Ezekiel starts out asking God a question. It’s interesting to note that the prophet had no qualms about it. A lot of people today, mostly Catholics won’t dare ask God a question because they think He’s too busy. God is *never* too busy for anyone. His answer is basically “Nope, not gonna use that anymore” (Ezekiel was asking God why they used a proverb), “but what you will use is this…” and He goes into an exposition on how everyone is His. He is Lord over all the earth, not just the righteous, but the sinner, too.
At first I wasn’t sure why this was added, until I reached the last few verses. Paul is describing Jesus and what He did during his earthy ministry. Yes, He is God, but He also humbled himself and became obedient to God the Father. In doing that God the Son was exalted so that everyone will bow the knee, not just on the earth, but those “under” the earth. Those that are dead will bow the knee and acknowledge that He is Lord of all.

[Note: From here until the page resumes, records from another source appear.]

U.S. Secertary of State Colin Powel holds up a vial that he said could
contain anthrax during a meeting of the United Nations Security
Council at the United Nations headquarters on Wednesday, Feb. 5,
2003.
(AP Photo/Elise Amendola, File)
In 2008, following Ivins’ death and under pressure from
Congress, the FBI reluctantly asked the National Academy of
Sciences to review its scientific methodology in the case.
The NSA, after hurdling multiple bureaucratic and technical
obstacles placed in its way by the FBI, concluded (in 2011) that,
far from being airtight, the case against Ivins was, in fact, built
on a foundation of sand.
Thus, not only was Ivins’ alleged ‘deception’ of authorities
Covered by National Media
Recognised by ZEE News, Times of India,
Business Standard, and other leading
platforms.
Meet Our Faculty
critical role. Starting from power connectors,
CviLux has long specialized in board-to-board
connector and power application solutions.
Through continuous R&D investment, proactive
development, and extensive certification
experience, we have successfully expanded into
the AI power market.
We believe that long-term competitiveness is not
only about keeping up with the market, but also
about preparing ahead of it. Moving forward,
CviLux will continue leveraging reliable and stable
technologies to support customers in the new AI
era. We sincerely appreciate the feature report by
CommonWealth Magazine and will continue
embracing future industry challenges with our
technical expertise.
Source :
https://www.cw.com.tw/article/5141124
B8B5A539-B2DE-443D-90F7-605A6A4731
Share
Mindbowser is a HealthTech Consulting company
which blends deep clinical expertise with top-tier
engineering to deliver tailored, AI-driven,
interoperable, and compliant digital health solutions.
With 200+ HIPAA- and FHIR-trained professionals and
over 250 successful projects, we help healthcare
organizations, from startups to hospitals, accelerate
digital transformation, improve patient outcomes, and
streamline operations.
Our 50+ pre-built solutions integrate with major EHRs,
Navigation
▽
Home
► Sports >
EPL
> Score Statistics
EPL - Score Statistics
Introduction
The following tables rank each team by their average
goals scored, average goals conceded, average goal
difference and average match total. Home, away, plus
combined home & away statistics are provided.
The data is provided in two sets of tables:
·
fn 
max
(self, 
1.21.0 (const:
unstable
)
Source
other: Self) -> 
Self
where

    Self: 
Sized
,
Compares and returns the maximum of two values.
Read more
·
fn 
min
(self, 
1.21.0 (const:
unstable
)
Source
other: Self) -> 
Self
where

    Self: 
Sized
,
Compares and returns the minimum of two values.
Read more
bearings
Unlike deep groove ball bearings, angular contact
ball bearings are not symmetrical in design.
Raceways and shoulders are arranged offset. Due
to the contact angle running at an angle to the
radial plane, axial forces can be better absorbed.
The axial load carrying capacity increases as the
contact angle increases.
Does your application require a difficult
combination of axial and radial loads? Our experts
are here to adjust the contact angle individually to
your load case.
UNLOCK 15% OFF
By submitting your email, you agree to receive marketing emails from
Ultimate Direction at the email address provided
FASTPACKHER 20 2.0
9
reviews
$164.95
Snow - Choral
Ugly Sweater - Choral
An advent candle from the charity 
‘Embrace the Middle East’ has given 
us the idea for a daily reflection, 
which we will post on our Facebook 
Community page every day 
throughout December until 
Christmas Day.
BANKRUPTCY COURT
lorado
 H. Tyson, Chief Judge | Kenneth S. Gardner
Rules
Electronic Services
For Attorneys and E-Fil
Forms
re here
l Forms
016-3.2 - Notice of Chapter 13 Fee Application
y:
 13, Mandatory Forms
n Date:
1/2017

The Gospel section is about obedience. Isn’t that what the previous scriptures are all about, too? The Ezekiel and Philippians show forced obedience, but Matthew shows willing obedience on the part of the dredges of society. “Society’s worst may become God’s best” is a comment in the translation of the scriptures I’m using. Those people know that they have nothing but God to depend on. It’s so true that the rich have a difficult time getting into heaven. They have all this money and think it can buy anything and everything. So when they die they get the shock of their life (or existence by this time) that it won’t do any good. Money isn’t the key, it’s all about obedience.